Dulcie eröffnet Robert eine ihm gänzlich unbekannte Welt. In dieser Welt steht nicht an vorderster Stelle, den Erwartungen anderer gerecht zu werden oder seine Arbeit tüchtig zu verrichten, sondern die ungestörte Entfaltung seiner Persönlichkeit und das Zulassen von Träumen. Die geistige Entwicklung unseres Protagonisten ist enorm. Am Ende des Romans wird aus einem Dorfjungen mit beschränktem Horizont aus dem staubigen Kohlerevier ein einflussreicher Mann, der seine Träume lebt.

Doch auch Dulcie, die wie eine weise Mentorin Einfluss auf Roberts Leben ausübt, ist nicht so unbeschwert, wie sie vorgibt zu sein. Als Robert ihre überwucherte Hecke stutzen möchte, um ihr den Blick auf die offene See frei zu machen, lehnt sie vehement ab. Auch als Robert ein altes an sie persönlich adressiertes Manuskript findet, reagiert Dulcie ungewohnt mürrisch. Was ist in ihrer Vergangenheit geschehen? Robert kommt Dulcies Geheimnis immer näher, bis auch sie sich gezwungen sieht, sich ihrer Vergangenheit zu stellen. Nicht nur Robert ist es, der in diesem Sommer 1946 über sich hinauswächst, auch Dulcie kann dank Robert endlich ein düsteres Kapitel ihres Lebens zuschlagen und positiv der Zukunft entgegenblicken.

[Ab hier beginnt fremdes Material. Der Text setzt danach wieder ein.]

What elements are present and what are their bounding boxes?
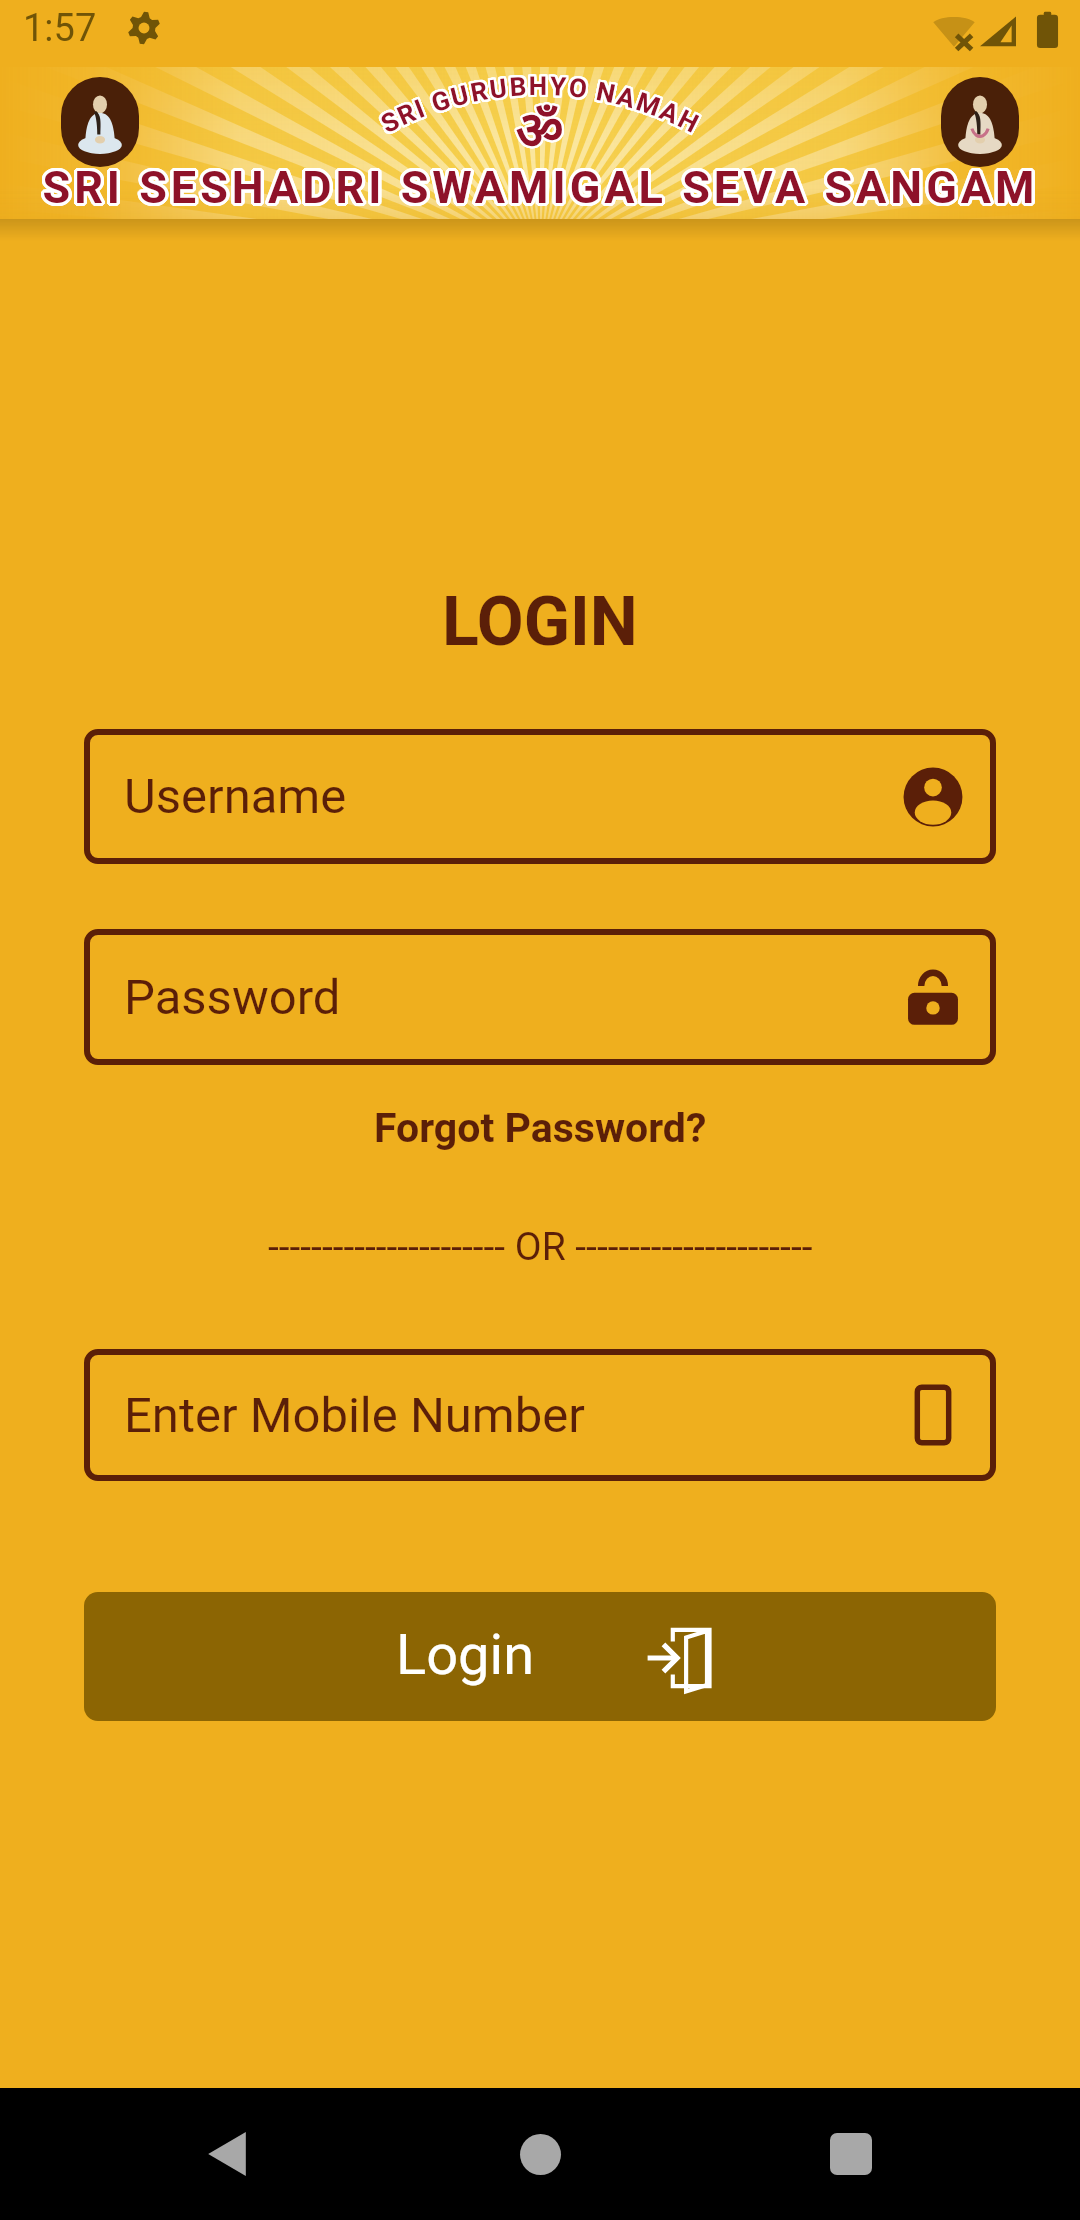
staticText: SRI SESHADRI SWAMIGAL SEVA SANGAM	[43, 163, 1040, 216]
staticText: Forgot Password?	[374, 1104, 707, 1152]
staticText: ॐ	[518, 102, 566, 170]
button[interactable]: Username	[84, 729, 996, 864]
staticText: ॐ	[515, 103, 563, 171]
staticText: Username	[124, 768, 347, 825]
staticText: ॐ	[517, 100, 565, 168]
staticText: SRI SESHADRI SWAMIGAL SEVA SANGAM	[43, 164, 1040, 217]
staticText: ॐ	[514, 100, 562, 168]
staticText: Enter Mobile Number	[124, 1387, 585, 1444]
staticText: Login	[396, 1622, 535, 1688]
staticText: ॐ	[518, 100, 566, 168]
button[interactable]: Back	[167, 2094, 287, 2214]
staticText: ॐ	[516, 103, 564, 171]
staticText: ॐ	[514, 102, 562, 170]
button[interactable]: Password	[84, 929, 996, 1065]
staticText: SRI SESHADRI SWAMIGAL SEVA SANGAM	[40, 162, 1037, 215]
staticText: SRI SESHADRI SWAMIGAL SEVA SANGAM	[43, 159, 1040, 212]
staticText: SRI SESHADRI SWAMIGAL SEVA SANGAM	[40, 163, 1037, 216]
staticText: ॐ	[516, 99, 564, 167]
staticText: SRI SESHADRI SWAMIGAL SEVA SANGAM	[45, 162, 1042, 215]
staticText: SRI SESHADRI SWAMIGAL SEVA SANGAM	[44, 162, 1041, 215]
staticText: ॐ	[517, 102, 565, 170]
staticText: Password	[124, 969, 341, 1026]
staticText: ---------------------- OR --------------…	[268, 1224, 813, 1270]
staticText: SRI SESHADRI SWAMIGAL SEVA SANGAM	[45, 161, 1042, 214]
staticText: SRI SESHADRI SWAMIGAL SEVA SANGAM	[44, 159, 1041, 212]
staticText: SRI SESHADRI SWAMIGAL SEVA SANGAM	[43, 158, 1040, 211]
staticText: 1:57	[23, 6, 97, 51]
staticText: ॐ	[515, 100, 563, 168]
staticText: ॐ	[517, 101, 565, 169]
staticText: SRI SESHADRI SWAMIGAL SEVA SANGAM	[39, 161, 1036, 214]
staticText: SRI SESHADRI SWAMIGAL SEVA SANGAM	[39, 162, 1036, 215]
staticText: ॐ	[516, 101, 564, 169]
staticText: SRI SESHADRI SWAMIGAL SEVA SANGAM	[44, 163, 1041, 216]
button[interactable]: Forgot Password?	[0, 1104, 1080, 1152]
staticText: ॐ	[518, 101, 566, 169]
staticText: SRI SESHADRI SWAMIGAL SEVA SANGAM	[44, 160, 1041, 213]
button[interactable]: Home	[480, 2094, 600, 2214]
button[interactable]: Recents	[791, 2094, 911, 2214]
staticText: ॐ	[515, 101, 563, 169]
staticText: SRI SESHADRI SWAMIGAL SEVA SANGAM	[40, 159, 1037, 212]
button[interactable]: Enter Mobile Number	[84, 1349, 996, 1481]
staticText: SRI SESHADRI SWAMIGAL SEVA SANGAM	[41, 163, 1038, 216]
staticText: ॐ	[517, 99, 565, 167]
staticText: ॐ	[516, 102, 564, 170]
staticText: SRI SESHADRI SWAMIGAL SEVA SANGAM	[41, 158, 1038, 211]
staticText: ॐ	[515, 102, 563, 170]
staticText: SRI SESHADRI SWAMIGAL SEVA SANGAM	[42, 158, 1039, 211]
staticText: SRI SESHADRI SWAMIGAL SEVA SANGAM	[42, 161, 1039, 214]
staticText: ॐ	[516, 100, 564, 168]
staticText: ॐ	[514, 101, 562, 169]
button[interactable]: Login	[84, 1592, 996, 1721]
staticText: SRI SESHADRI SWAMIGAL SEVA SANGAM	[40, 160, 1037, 213]
staticText: SRI SESHADRI SWAMIGAL SEVA SANGAM	[42, 164, 1039, 217]
staticText: LOGIN	[442, 582, 638, 662]
staticText: SRI SESHADRI SWAMIGAL SEVA SANGAM	[41, 164, 1038, 217]
staticText: SRI SESHADRI SWAMIGAL SEVA SANGAM	[39, 160, 1036, 213]
staticText: SRI SESHADRI SWAMIGAL SEVA SANGAM	[41, 159, 1038, 212]
staticText: ॐ	[515, 99, 563, 167]
staticText: SRI SESHADRI SWAMIGAL SEVA SANGAM	[45, 160, 1042, 213]
staticText: ॐ	[517, 103, 565, 171]
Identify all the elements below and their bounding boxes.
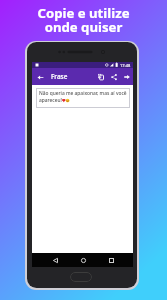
button[interactable]: Home button [70,272,92,282]
button[interactable]: Back [34,71,46,83]
button[interactable]: Copy [95,71,107,83]
button[interactable]: Recents [105,254,117,266]
button[interactable]: Home [77,254,89,266]
staticText: Copie e utilize onde quiser [0,4,167,36]
staticText: Não queria me apaixonar, mas aí você apa… [39,90,127,104]
button[interactable]: Não queria me apaixonar, mas aí você apa… [36,88,130,108]
staticText: 17:48 [120,63,131,68]
button[interactable]: Back [49,254,61,266]
button[interactable]: Send [121,71,133,83]
button[interactable]: Share [108,71,120,83]
staticText: Frase [51,72,68,81]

„Offene See“ ist hohe Literatur, die man heutzutage nicht mehr allzu oft zu lesen bekommt. Myers hat seinen Lesern eine poetische Geschichte vorgelegt, die dazu anregt, sich auf heilsame Weise mit seinem eigenen Leben auseinandersetzen.

Der wortgewandte Autor gebraucht eine sehr metaphorische, ästhetische Sprache und schreibt mit viel Liebe fürs Detail. So erwähnt er mitunter jedes summende Insekt, das in der Luft umherschwirrt, jeden Käfer, der durchs Gehölz kriecht, und jedes Kraut, das am Wegesrand wächst. Statt die Handlung ereignisreich aufzuladen, haucht er kleinsten Momenten mit ungeheurer Präzision Leben ein, wie etwa der Ekstase des Sich-Verlierens in den Urgewalten der Natur oder Momenten der Freiheit, in denen man realisiert, dass einem die Welt zu Füßen liegt und überall Tore offen stehen, durch die man bloß hindurch gehen muss. Wie mit dem Blick aufs Meer, bei dem sich Robert fühlt, als könnte er irgendwer sein, irgendwo hin gehen und irgendwas machen. Bei jeder besonders elegant gewählten Formulierung musste ich innehalten, den Satz erneut lesen und ihn mir genussvoll auf der Zunge zergehen lassen, so meisterlich weiß Myers mit Sprache umzugehen. Wie es sich für einen Lyriker gehört, begegnet man stilistischen Mitteln an jeder Ecke, aber nie so häufig, dass man ihrer überdrüssig wird: Metaphern in Hülle und Fülle, Vergleiche, Symbole, Allegorien, Personifizierungen, z. B., wenn es um den Krieg geht:

 In diesen Gesprächen mit Fremden wurde der Krieg kaum erwähnt; diese Bestie blieb begraben. Sie war noch zu frisch, um exhumiert zu werden.

Aber neben einer die Seele beglückenden Handlung gibt Myers zugleich einen traurigen Abriss der damaligen Zeit und bildet die erbärmlichen Lebensverhältnisse und das psychische Leid ab, das der Krieg verursacht hat. Zwar war Robert „nicht alt genug, um sich [im Krieg] zum Helden gemacht zu haben“, aber auch nicht „jung genug, den Wochenschaubildern entkommen zu sein“. Dennoch war er nicht unmittelbar vom Krieg betroffen, da er ihn gegenwärtig mit den „Augen der Jugend sieht”, worin [der Krieg] lediglich eine Abstraktion darstellt, „eine Erinnerung zweiten Grades, die bereits verblasst.“

Trotz der historisch aufgeladenen ernsten Thematik, die überall präsent ist, mangelt es der Geschichte nicht an Humor. In den lebhaften Dialogen zwischen Robert und Dulcie, die sich über mehrere Seiten erstrecken und sich häufig zu philosophischen Diskussionen ausweiten, die man interessiert verfolgte, gab es viel zu schmunzeln, wenn Roberts Naivität auf Dulcies Lebenserfahrung trifft.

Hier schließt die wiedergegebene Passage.